Already, individuals and organizations are contacting legislators with their own ideas. Among them:

• Save $80 million by reducing outsourced work that could be performed by existing state employees

• Freeze out-of-state travel for state agencies

• Reduce the number of politically appointed management positions at state agencies. In just the past year, 65 new managers were hired at a cost of $8.5 million.

According to the Minnesota Association of Professional Employees, there's nearly one manager for every two supervisors at state agencies. If that number is true, that's sounds like an awful lot of people in charge of supervising those -- who are supervising those -- who are doing the work.

This legislative session, there will be substantial cuts made to state government -- the size of the deficit and the current recession means that there is simply no way around that. But we can reduce the effect on citizens by taking a hard look at the way state government goes about providing services.

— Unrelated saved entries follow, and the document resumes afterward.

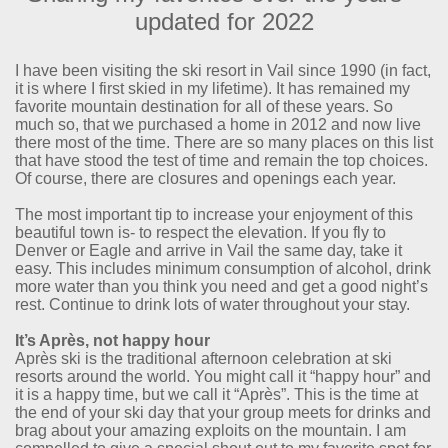
updated for 2022
I have been visiting the ski resort in Vail since 1990 (in fact,
it is where I first skied in my lifetime). It has remained my
favorite mountain destination for all of these years. So
much so, that we purchased a home in 2012 and now live
there most of the time. There are so many places on this list
that have stood the test of time and remain the top choices.
Of course, there are closures and openings each year.
The most important tip to increase your enjoyment of this
beautiful town is- to respect the elevation. If you fly to
Denver or Eagle and arrive in Vail the same day, take it
easy. This includes minimum consumption of alcohol, drink
more water than you think you need and get a good night’s
rest. Continue to drink lots of water throughout your stay.
It’s Après, not happy hour
Après ski is the traditional afternoon celebration at ski
resorts around the world. You might call it “happy hour” and
it is a happy time, but we call it “Après”. This is the time at
the end of your ski day that your group meets for drinks and
brag about your amazing exploits on the mountain. I am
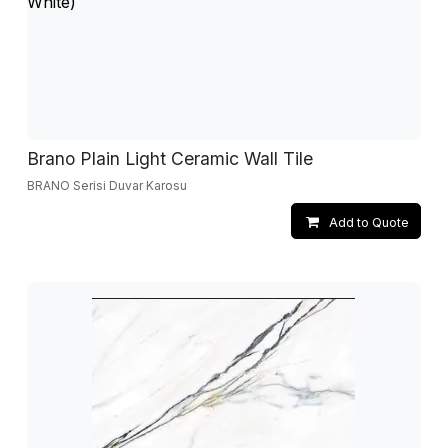
Brano Plain Light Ceramic Wall Tile
BRANO Serisi Duvar Karosu
Add to Quote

The guiding principle should be that the greatest percentage of tax dollars spent to perform a service should go to that purpose -- not the administration of delivering that service. In other words, as much money as possible spent on education ought to go to learning. As much money as possible spent on health care should go to patient care and therapy, and so on.

The Senate has begun pre-session hearings on efficiency initiatives. This week, the Environment and Natural Resources Policy Committee held a hearing on ideas for finding efficiencies and improving natural resources management. Later in the month, two Senate committees will review the state's economic development agencies and determine if there are better ways the state can deliver assistance to businesses, while creating more jobs throughout the state.

And it won't stop there. If you have ideas you'd like to share, I'd appreciate hearing about them. While the coming budget cuts will be hard for many, finding and implementing better ways to operate state government will be beneficial to everyone for years to come.